▶ [INFORMATION SHOWN]:
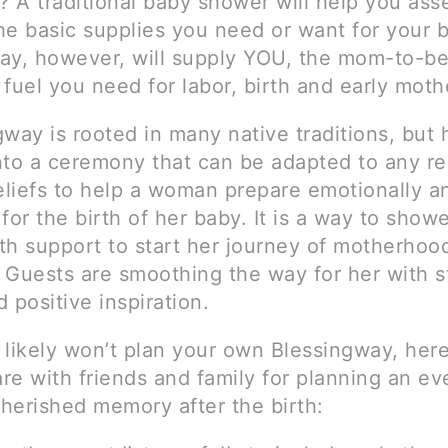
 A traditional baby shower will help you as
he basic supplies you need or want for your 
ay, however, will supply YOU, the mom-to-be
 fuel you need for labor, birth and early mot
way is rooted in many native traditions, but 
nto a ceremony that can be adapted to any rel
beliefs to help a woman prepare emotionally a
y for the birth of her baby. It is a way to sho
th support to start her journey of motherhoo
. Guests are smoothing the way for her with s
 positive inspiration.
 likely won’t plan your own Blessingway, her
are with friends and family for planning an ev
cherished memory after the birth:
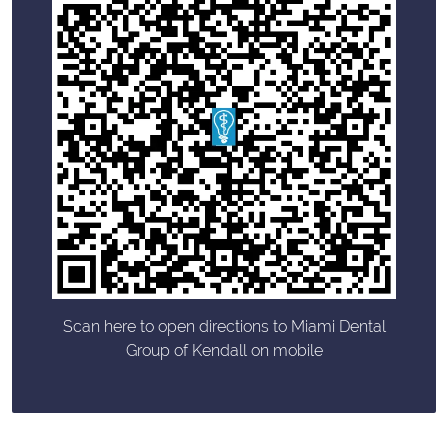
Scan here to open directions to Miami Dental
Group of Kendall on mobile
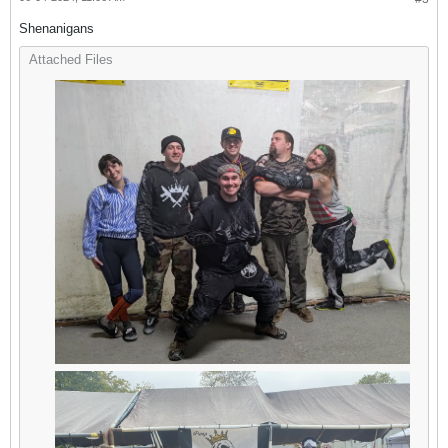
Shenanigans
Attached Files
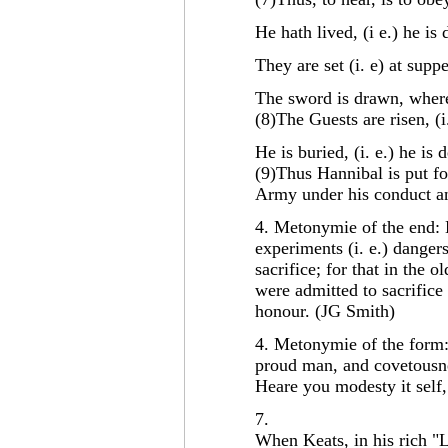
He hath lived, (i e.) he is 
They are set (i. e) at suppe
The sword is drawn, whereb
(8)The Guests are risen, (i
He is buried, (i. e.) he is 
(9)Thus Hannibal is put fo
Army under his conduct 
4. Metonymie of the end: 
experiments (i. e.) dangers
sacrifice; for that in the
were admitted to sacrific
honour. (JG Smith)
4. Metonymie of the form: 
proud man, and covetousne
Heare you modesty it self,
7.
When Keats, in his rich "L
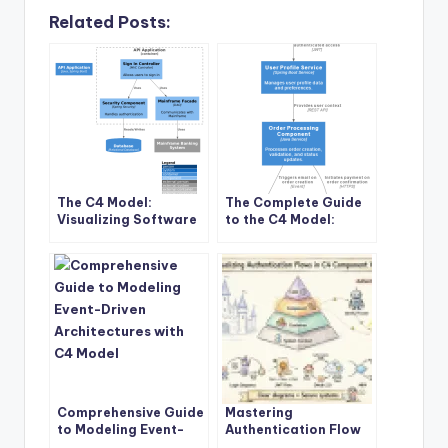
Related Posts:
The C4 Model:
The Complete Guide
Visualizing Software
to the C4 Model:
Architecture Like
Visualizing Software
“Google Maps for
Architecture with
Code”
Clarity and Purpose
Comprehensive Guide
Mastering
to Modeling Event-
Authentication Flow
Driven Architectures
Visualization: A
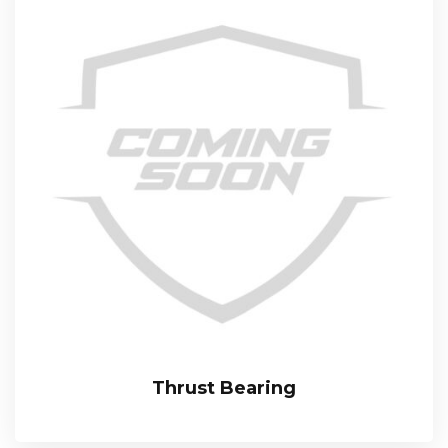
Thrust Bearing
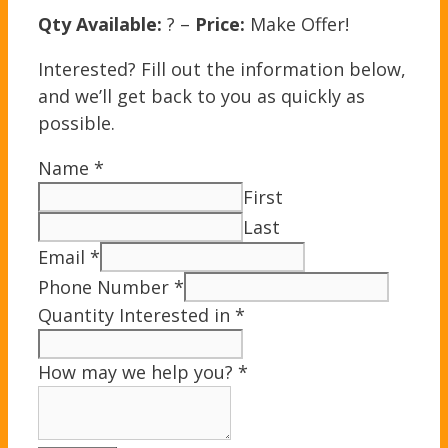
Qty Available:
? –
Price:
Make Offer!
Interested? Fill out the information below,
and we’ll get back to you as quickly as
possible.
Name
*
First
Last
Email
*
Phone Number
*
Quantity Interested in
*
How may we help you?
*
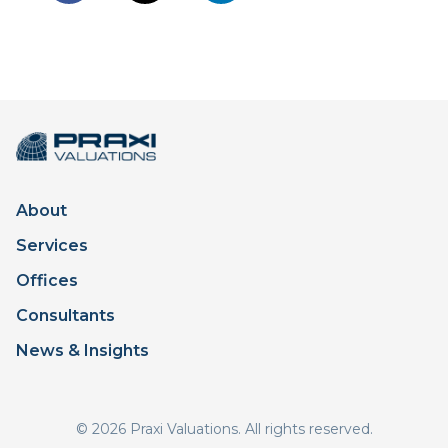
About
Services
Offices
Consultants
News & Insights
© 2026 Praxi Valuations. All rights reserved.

▶ [WHAT IS EXPECTED]:
Set down every record exactly as written, but drop the pictures.

▶ [SOLUTION TO THIS EXERCISE]:
 A traditional baby shower will help you as
he basic supplies you need or want for your 
ay, however, will supply YOU, the mom-to-be
 fuel you need for labor, birth and early mot
way is rooted in many native traditions, but 
nto a ceremony that can be adapted to any rel
beliefs to help a woman prepare emotionally a
y for the birth of her baby. It is a way to sho
th support to start her journey of motherhoo
. Guests are smoothing the way for her with s
 positive inspiration.
 likely won’t plan your own Blessingway, her
are with friends and family for planning an ev
cherished memory after the birth:
Scan here to open directions to Miami Dental
Group of Kendall on mobile
Shenanigans
Attached Files
He hath lived, (i e.) he is 
They are set (i. e) at suppe
The sword is drawn, whereb
(8)The Guests are risen, (i
He is buried, (i. e.) he is 
(9)Thus Hannibal is put fo
Army under his conduct 
4. Metonymie of the end: 
experiments (i. e.) dangers
sacrifice; for that in the
were admitted to sacrific
honour. (JG Smith)
4. Metonymie of the form: 
proud man, and covetousne
Heare you modesty it self,
7.
When Keats, in his rich "L
Related Posts:
The C4 Model:
The Complete Guide
Visualizing Software
to the C4 Model:
Architecture Like
Visualizing Software
“Google Maps for
Architecture with
Code”
Clarity and Purpose
Comprehensive Guide
Mastering
to Modeling Event-
Authentication Flow
Driven Architectures
Visualization: A
Thrust Bearing
Qty Available:
? –
Price:
Make Offer!
Interested? Fill out the information below,
and we’ll get back to you as quickly as
possible.
Name
*
First
Last
Email
*
Phone Number
*
Quantity Interested in
*
How may we help you?
*
About
Services
Offices
Consultants
News & Insights
© 2026 Praxi Valuations. All rights reserved.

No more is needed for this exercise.